James Cameron, the director of Titanic, is the executive producer of a new documentary that claims to have uncovered evidence confirming one of the most dramatic episodes in the Old Testament: the parting of the Red Sea and the Jewish exodus from Egypt.

In The Exodus Decoded, a 90-minute documentary to be shown in the US this month, Cameron and Canadian producer Simcha Jacobovici claim a volcanic eruption on the Greek island of Santorini triggered a chain of catastrophes recorded in the Bible as the 10 plagues God visited on Egypt for enslaving the Jews.

Cameron believes the parting of the Red Sea may have been a tsunami that destroyed the pharaoh's army as it pursued the escaping Jews. The documentary claims the episode occurred not at the Red Sea but at the smaller Sea of Reeds, a marshy area at the northern end of the Gulf of Suez.

Despite the obvious reference in the $5.2 million documentary's title to Dan Brown's The Da Vinci Code, Cameron is not suggesting any conspiracy in the Bible. He says he is confirming that the Bible is correct, despite the conclusions of many archeologists and Jewish historians that the exodus never occurred.

''Whether it's a completely mythic story that's specific to the Judaeo-Christian religion, or whether it's something that really happened, knowing there was a physical event that underlies that is fascinating,'' Cameron said.

Jewish scholars have reluctantly concluded that an episode central to their faith -- commemorated each year at Passover -- may never have taken place.

Rabbi David Wolpe, head of one of the US's biggest Jewish congregations, sparked a furore five years ago when he admitted that ''the way the Bible describes the exodus is not the way it happened, if it happened at all''.

Yet Cameron and Jacobovici claim to have unearthed more than a dozen archeological relics suggesting the exodus took place three centuries earlier than Bible scholars estimate.

Adopting Brown's revisionist techniques of reinterpreting artwork at museums in Luxor, Cairo, Athens and elsewhere, Jacobovici dates the exodus to about 1500BC.

That was about the time, some geologists believe, when the Santorini volcano, 650km north of Egypt, erupted. Historians have long speculated that the 10 plagues suffered by Egypt were linked in a ''domino theory'' of natural events.

The documentary's website argues that a series of earthquakes ''destabilised the entire Nile Delta system and resulted in part of the delta sliding off the African continental shelf''. This would have raised the level of land around the Sea of Reeds, believed to have been saltwater swamps.
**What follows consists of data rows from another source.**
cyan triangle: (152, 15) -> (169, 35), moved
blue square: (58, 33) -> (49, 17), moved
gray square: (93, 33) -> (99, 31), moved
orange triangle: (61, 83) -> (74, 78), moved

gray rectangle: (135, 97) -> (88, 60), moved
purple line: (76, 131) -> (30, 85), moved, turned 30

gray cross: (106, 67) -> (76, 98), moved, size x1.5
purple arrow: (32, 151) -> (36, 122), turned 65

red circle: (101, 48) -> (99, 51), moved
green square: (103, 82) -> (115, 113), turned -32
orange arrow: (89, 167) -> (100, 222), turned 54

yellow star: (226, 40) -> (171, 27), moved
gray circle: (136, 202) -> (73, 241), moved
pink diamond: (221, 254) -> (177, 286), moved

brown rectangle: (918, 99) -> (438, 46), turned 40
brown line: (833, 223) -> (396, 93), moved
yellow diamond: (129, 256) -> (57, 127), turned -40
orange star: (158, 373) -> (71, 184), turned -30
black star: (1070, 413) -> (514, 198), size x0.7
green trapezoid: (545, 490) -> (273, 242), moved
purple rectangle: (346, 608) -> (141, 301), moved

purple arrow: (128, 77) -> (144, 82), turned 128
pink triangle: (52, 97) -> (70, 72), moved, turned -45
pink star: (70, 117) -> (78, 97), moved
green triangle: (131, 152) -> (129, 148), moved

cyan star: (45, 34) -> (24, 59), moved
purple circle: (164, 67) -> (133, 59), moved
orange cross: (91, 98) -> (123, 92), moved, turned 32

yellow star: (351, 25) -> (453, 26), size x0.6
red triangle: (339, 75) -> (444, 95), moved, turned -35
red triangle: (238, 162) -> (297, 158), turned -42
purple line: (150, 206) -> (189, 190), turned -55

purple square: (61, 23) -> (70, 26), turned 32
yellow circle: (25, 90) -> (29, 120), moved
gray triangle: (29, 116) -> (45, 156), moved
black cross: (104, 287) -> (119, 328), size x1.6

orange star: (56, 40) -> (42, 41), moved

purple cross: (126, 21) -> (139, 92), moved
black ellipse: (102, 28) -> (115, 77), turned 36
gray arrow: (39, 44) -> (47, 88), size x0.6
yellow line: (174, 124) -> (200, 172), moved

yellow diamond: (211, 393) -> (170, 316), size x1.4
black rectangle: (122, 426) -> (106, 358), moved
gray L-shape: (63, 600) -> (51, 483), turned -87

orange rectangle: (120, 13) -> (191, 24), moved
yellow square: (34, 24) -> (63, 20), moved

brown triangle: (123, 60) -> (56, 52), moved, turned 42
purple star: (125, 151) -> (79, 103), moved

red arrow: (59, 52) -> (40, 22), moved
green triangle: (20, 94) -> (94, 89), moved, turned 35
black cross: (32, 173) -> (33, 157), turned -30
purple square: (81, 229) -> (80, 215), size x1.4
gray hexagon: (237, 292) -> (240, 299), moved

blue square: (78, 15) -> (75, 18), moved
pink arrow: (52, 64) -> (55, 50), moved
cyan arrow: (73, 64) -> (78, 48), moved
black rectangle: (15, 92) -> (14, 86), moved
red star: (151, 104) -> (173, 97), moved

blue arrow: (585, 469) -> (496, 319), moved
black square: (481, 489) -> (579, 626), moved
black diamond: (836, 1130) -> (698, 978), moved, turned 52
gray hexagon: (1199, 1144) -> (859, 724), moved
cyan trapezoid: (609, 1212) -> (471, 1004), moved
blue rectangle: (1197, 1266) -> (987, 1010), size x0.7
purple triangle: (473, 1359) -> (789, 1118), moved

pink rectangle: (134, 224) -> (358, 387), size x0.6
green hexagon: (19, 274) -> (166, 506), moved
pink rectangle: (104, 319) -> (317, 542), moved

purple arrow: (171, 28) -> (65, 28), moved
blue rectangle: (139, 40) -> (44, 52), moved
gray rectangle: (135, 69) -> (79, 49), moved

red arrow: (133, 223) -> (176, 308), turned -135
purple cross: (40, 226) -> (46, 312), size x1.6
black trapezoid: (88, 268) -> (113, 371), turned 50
''In other words, the sea parted,'' the website says. ''Water would have cascaded from higher ground to lower ground ... creating dry land on which the Israelites could cross. This event would also have caused an enormous 'backsplash' of water, a veritable tsunami. If the waves went a mere 12km inland they would have engulfed the Egyptian army.''

The Exodus producers believe the waters were turned red by chemicals released by underwater tremors. Something similar happened to lakes in Cameroon in 1986. If the waters were poisoned, amphibians would hop ashore, producing the biblical plague of frogs. When the frogs died, insects would breed on their rotting corpses leading to plagues of locusts, fleas and lice.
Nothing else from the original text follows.